- _WORK INSTRUCTION_
Every line from the one with "Hvordan legge til PSE" up to and including the one with "acredita que Carnevale" is to be output exactly as it appears below; pictures are not.
----------
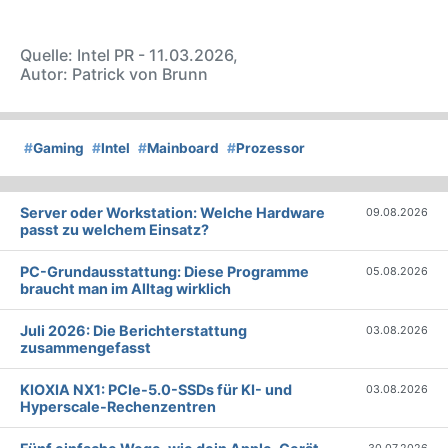
Quelle: Intel PR - 11.03.2026,
Autor: Patrick von Brunn
#
Gaming
#
Intel
#
Mainboard
#
Prozessor
Server oder Workstation: Welche Hardware
09.08.2026
passt zu welchem Einsatz?
PC-Grundausstattung: Diese Programme
05.08.2026
braucht man im Alltag wirklich
Juli 2026: Die Bericht­erstattung
03.08.2026
zusammengefasst
KIOXIA NX1: PCIe-5.0-SSDs für KI- und
03.08.2026
Hyperscale-Rechenzentren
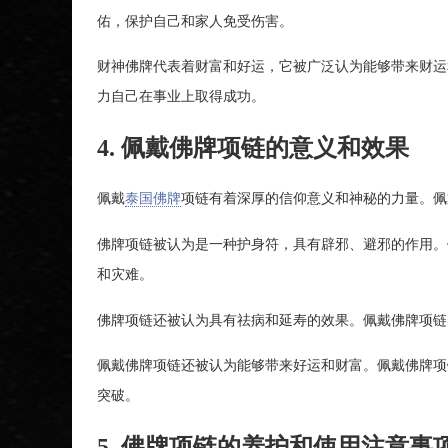
佑，保护自己和家人免受伤害。
财神佛牌代表着财富和好运，它被广泛认为能够带来财运
力自己在事业上取得成功。
4. 佩戴佛牌项链的意义和效果
佩戴
泰国佛牌
项链有着深厚的信仰意义和神秘的力量。佩
佛牌项链被认为是一种护身符，具有辟邪、避邪的作用。
和灾难。
佛牌项链还被认为具有祛病和延寿的效果。佩戴佛牌项链
佩戴佛牌项链还被认为能够带来好运和财富。佩戴佛牌项
突破。
5. 佛牌项链的养护和使用注意事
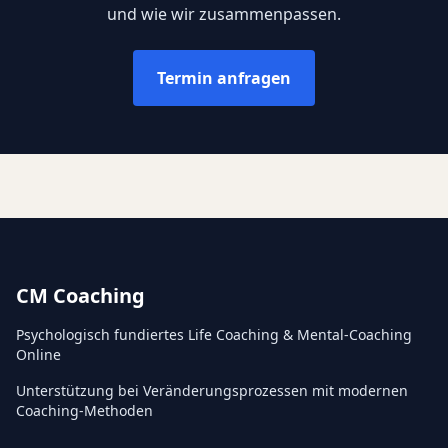
und wie wir zusammenpassen.
Termin anfragen
CM Coaching
Psychologisch fundiertes Life Coaching & Mental-Coaching
Online
Unterstützung bei Veränderungsprozessen mit modernen
Coaching-Methoden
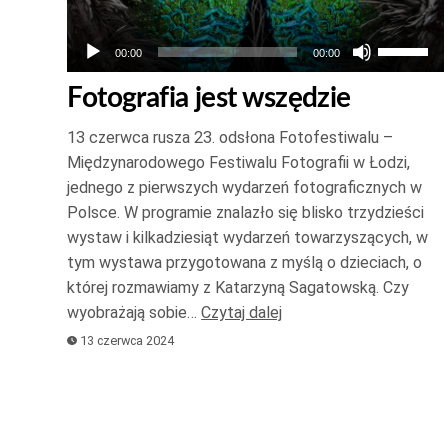
Używaj
00:00
00:00
strzałek
Fotografia jest wszędzie
do
góry
13 czerwca rusza 23. odsłona Fotofestiwalu –
oraz
Międzynarodowego Festiwalu Fotografii w Łodzi,
do
jednego z pierwszych wydarzeń fotograficznych w
Polsce. W programie znalazło się blisko trzydzieści
dołu
wystaw i kilkadziesiąt wydarzeń towarzyszących, w
aby
tym wystawa przygotowana z myślą o dzieciach, o
zwiększ
której rozmawiamy z Katarzyną Sagatowską. Czy
lub
wyobrażają sobie…
Czytaj dalej
zmniejsz
13 czerwca 2024
głośność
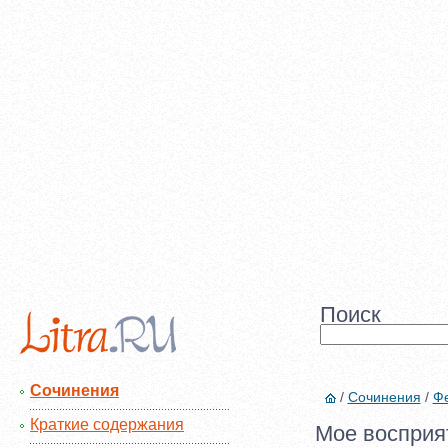
Поиск
Сочинения
/
Сочинения
/
Фе
Краткие содержания
Мое восприят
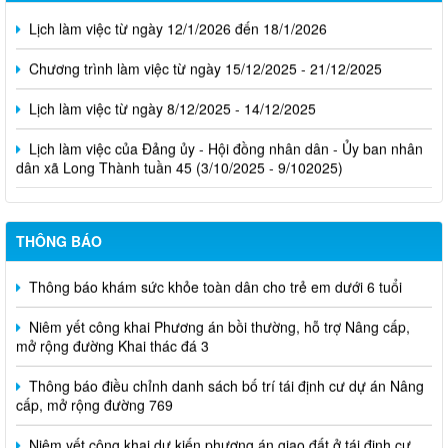
Lịch làm việc từ ngày 12/1/2026 đến 18/1/2026
Chương trình làm việc từ ngày 15/12/2025 - 21/12/2025
Lịch làm việc từ ngày 8/12/2025 - 14/12/2025
Lịch làm việc của Đảng ủy - Hội đồng nhân dân - Ủy ban nhân
dân xã Long Thành tuần 45 (3/10/2025 - 9/102025)
THÔNG BÁO
Thông báo khám sức khỏe toàn dân cho trẻ em dưới 6 tuổi
Niêm yết công khai Phương án bồi thường, hỗ trợ Nâng cấp,
mở rộng đường Khai thác đá 3
Thông báo điều chỉnh danh sách bố trí tái định cư dự án Nâng
cấp, mở rộng đường 769
Niêm yết công khai dự kiến phương án giao đất ở tái định cư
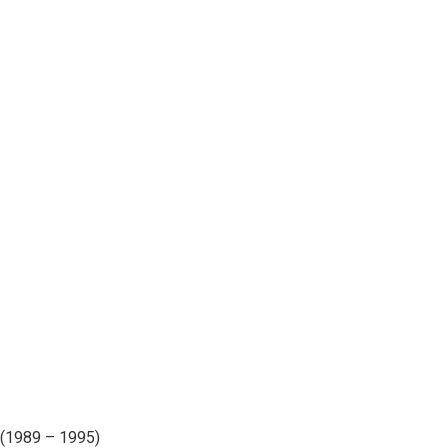
 (1989 – 1995)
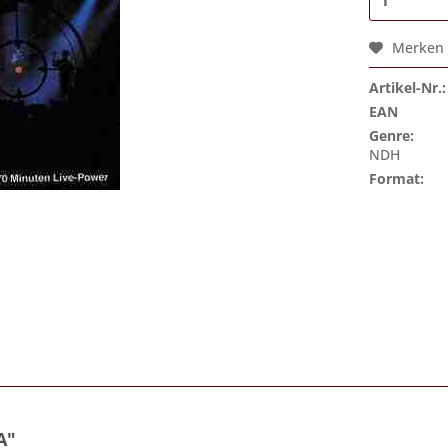
Merken
Artikel-Nr.:
EAN
Genre:
NDH
Format:
A"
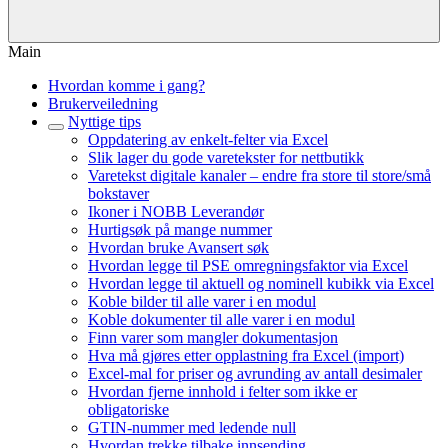
Main
Hvordan komme i gang?
Brukerveiledning
Nyttige tips
Oppdatering av enkelt-felter via Excel
Slik lager du gode varetekster for nettbutikk
Varetekst digitale kanaler – endre fra store til store/små
bokstaver
Ikoner i NOBB Leverandør
Hurtigsøk på mange nummer
Hvordan bruke Avansert søk
Hvordan legge til PSE omregningsfaktor via Excel
Hvordan legge til aktuell og nominell kubikk via Excel
Koble bilder til alle varer i en modul
Koble dokumenter til alle varer i en modul
Finn varer som mangler dokumentasjon
Hva må gjøres etter opplastning fra Excel (import)
Excel-mal for priser og avrunding av antall desimaler
Hvordan fjerne innhold i felter som ikke er
obligatoriske
GTIN-nummer med ledende null
Hvordan trekke tilbake innsending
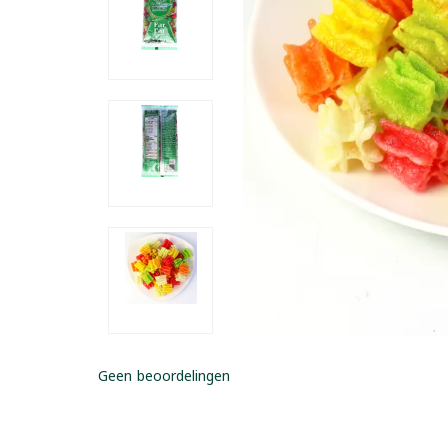
Geen beoordelingen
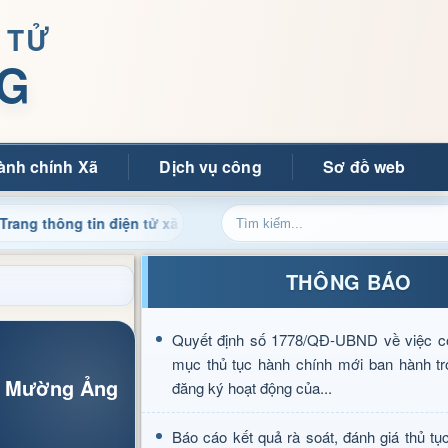
 TỬ
G
ành chính Xã
Dịch vụ công
Sơ đồ web
g tin điện tử xã Mường Ảng
Cập nhật thông tin điều hành
THÔNG BÁO
Quyết định số 1778/QĐ-UBND về việc c
mục thủ tục hành chính mới ban hành tr
ấn Mường Ảng
đăng ký hoạt động của...
Báo cáo kết quả rà soát, đánh giá thủ tụ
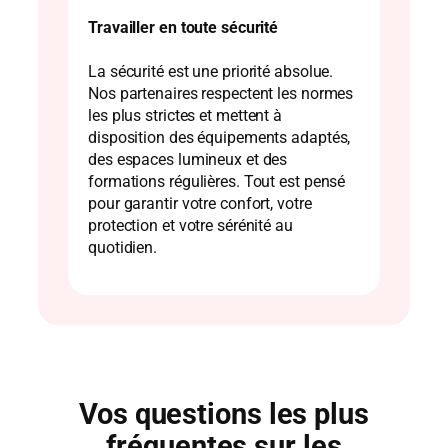
Travailler en toute sécurité
La sécurité est une priorité absolue.
Nos partenaires respectent les normes
les plus strictes et mettent à
disposition des équipements adaptés,
des espaces lumineux et des
formations régulières. Tout est pensé
pour garantir votre confort, votre
protection et votre sérénité au
quotidien.
Vos questions les plus
fréquentes sur les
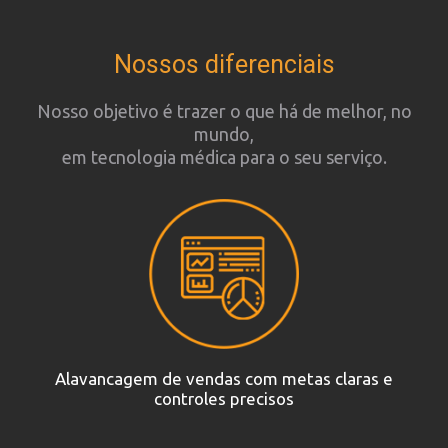
Nossos diferenciais
Nosso objetivo é trazer o que há de melhor, no
mundo,
em tecnologia médica para o seu serviço.
Alavancagem de vendas com metas claras e
controles precisos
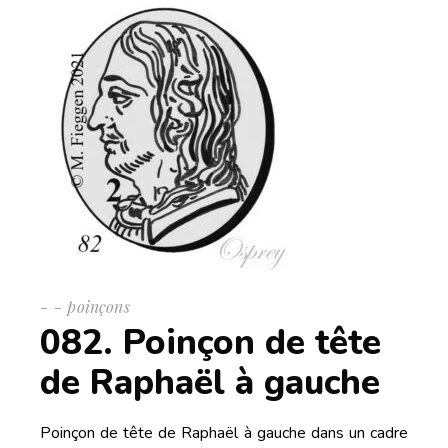
-
poinçons
082. Poinçon de tête
de Raphaël à gauche
Poinçon de tête de Raphaël à gauche dans un cadre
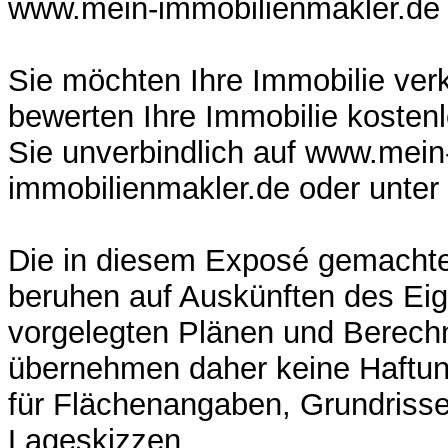
www.mein-immobilienmakler.de
Sie möchten Ihre Immobilie ver
bewerten Ihre Immobilie kosten
Sie unverbindlich auf www.mein
immobilienmakler.de oder unte
Die in diesem Exposé gemacht
beruhen auf Auskünften des Ei
vorgelegten Plänen und Berech
übernehmen daher keine Haftun
für Flächenangaben, Grundrisse
Lageskizzen.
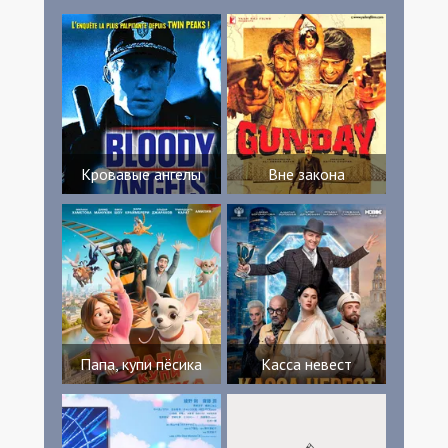
Кровавые ангелы
Вне закона
Папа, купи пёсика
Касса невест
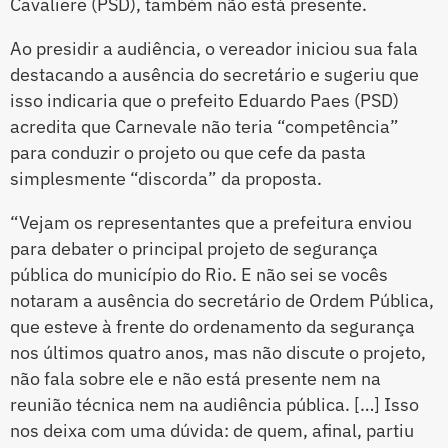
Cavaliere (PSD), também não está presente.
Ao presidir a audiência, o vereador iniciou sua fala
destacando a ausência do secretário e sugeriu que
isso indicaria que o prefeito Eduardo Paes (PSD)
acredita que Carnevale não teria “competência”
para conduzir o projeto ou que cefe da pasta
simplesmente “discorda” da proposta.
“Vejam os representantes que a prefeitura enviou
para debater o principal projeto de segurança
pública do município do Rio. E não sei se vocês
notaram a ausência do secretário de Ordem Pública,
que esteve à frente do ordenamento da segurança
nos últimos quatro anos, mas não discute o projeto,
não fala sobre ele e não está presente nem na
reunião técnica nem na audiência pública. […] Isso
nos deixa com uma dúvida: de quem, afinal, partiu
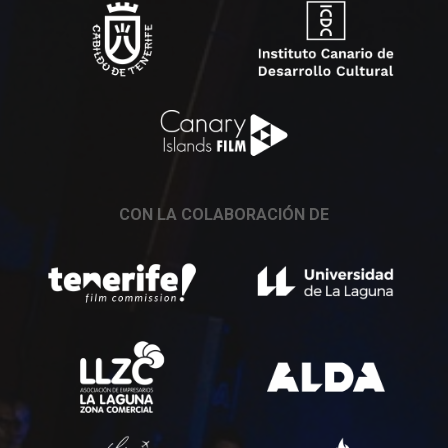
CON LA COLABORACIÓN DE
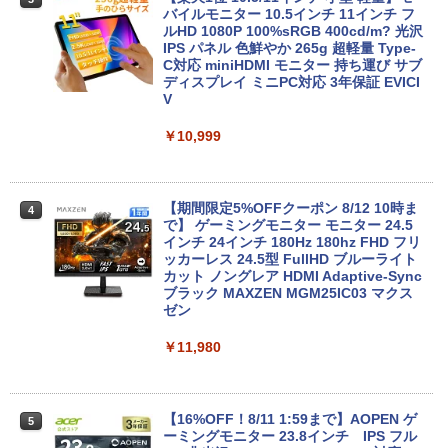
モリ:8GB/16GB/SSD:256GB/512GB/1T
バイルモニター 10.5インチ 11インチ フ
B/13.3型液晶/Wi-fi/Bluetooth/USB3.1/T
ルHD 1080P 100%sRGB 400cd/m? 光沢
ype-C/HDMI/中古PC 中古ノートパソコ
IPS パネル 色鮮やか 265g 超軽量 Type-
ン Windows11 Win11正式対応
C対応 miniHDMI モニター 持ち運び サブ
ディスプレイ ミニPC対応 3年保証 EVICI
V
￥26,800
￥10,999
HP ProBook 450 G6 15.6型大画面フルH
4
D テンキー 8世代Core i5-8265U NVMeS
SD512GB メモリ16GB Webカメラ内蔵
【期間限定5%OFFクーポン 8/12 10時ま
4
Type-C 指紋認証 HDMI Office Windows
で】 ゲーミングモニター モニター 24.5
11 送料無料 中古ノートパソコン
インチ 24インチ 180Hz 180hz FHD フリ
ッカーレス 24.5型 FullHD ブルーライト
カット ノングレア HDMI Adaptive-Sync
￥39,600
ブラック MAXZEN MGM25IC03 マクス
ゼン
￥11,980
【ランキング1位！】新品 ノートパソコ
5
ン VETESA Intel Celeron 6500Y メモリ
ー:8GB SSD:1TB最大 15.6インチ 15.6型
フルHD液晶 テンキー付き 日本語キーボ
ードwindows11搭載 office2024付き 初
【16%OFF！8/11 1:59まで】AOPEN ゲ
5
期設定済 IPS広視野角 無線機能 超軽量 P
ーミングモニター 23.8インチ IPS フル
----------
- _ANSWER FOR THIS EXERCISE_
Hvordan legge til PSE omregningsfaktor via Excel
Hvordan legge til aktuell og nominell kubikk via Excel
Koble bilder til alle varer i en modul
Koble dokumenter til alle varer i en modul
Finn varer som mangler dokumentasjon
Hva må gjøres etter opplastning fra Excel (import)
Excel-mal for priser og avrunding av antall desimaler
Hvordan fjerne innhold i felter som ikke er
obligatoriske
GTIN-nummer med ledende null
Hvordan trekke tilbake innsending
Geen beoordelingen
 TỬ
G
ành chính Xã
Dịch vụ công
Sơ đồ web
g tin điện tử xã Mường Ảng
Cập nhật thông tin điều hành
THÔNG BÁO
Quyết định số 1778/QĐ-UBND về việc c
mục thủ tục hành chính mới ban hành tr
ấn Mường Ảng
đăng ký hoạt động của...
Báo cáo kết quả rà soát, đánh giá thủ tụ
Travailler en toute sécurité
La sécurité est une priorité absolue.
Nos partenaires respectent les normes
les plus strictes et mettent à
disposition des équipements adaptés,
des espaces lumineux et des
formations régulières. Tout est pensé
pour garantir votre confort, votre
protection et votre sérénité au
quotidien.
Vos questions les plus
fréquentes sur les
Nossos diferenciais
Nosso objetivo é trazer o que há de melhor, no
mundo,
em tecnologia médica para o seu serviço.
Alavancagem de vendas com metas claras e
controles precisos
-
poinçons
082. Poinçon de tête
de Raphaël à gauche
Poinçon de tête de Raphaël à gauche dans un cadre
www.mein-immobilienmakler.de
Sie möchten Ihre Immobilie ver
bewerten Ihre Immobilie kosten
Sie unverbindlich auf www.mein
immobilienmakler.de oder unte
Die in diesem Exposé gemacht
beruhen auf Auskünften des Ei
vorgelegten Plänen und Berech
übernehmen daher keine Haftun
für Flächenangaben, Grundrisse
Lageskizzen.
Кровавые ангелы
Вне закона
Папа, купи пёсика
Касса невест
Cavaliere (PSD), também não está presente.
Ao presidir a audiência, o vereador iniciou sua fala
destacando a ausência do secretário e sugeriu que
isso indicaria que o prefeito Eduardo Paes (PSD)
acredita que Carnevale não teria “competência”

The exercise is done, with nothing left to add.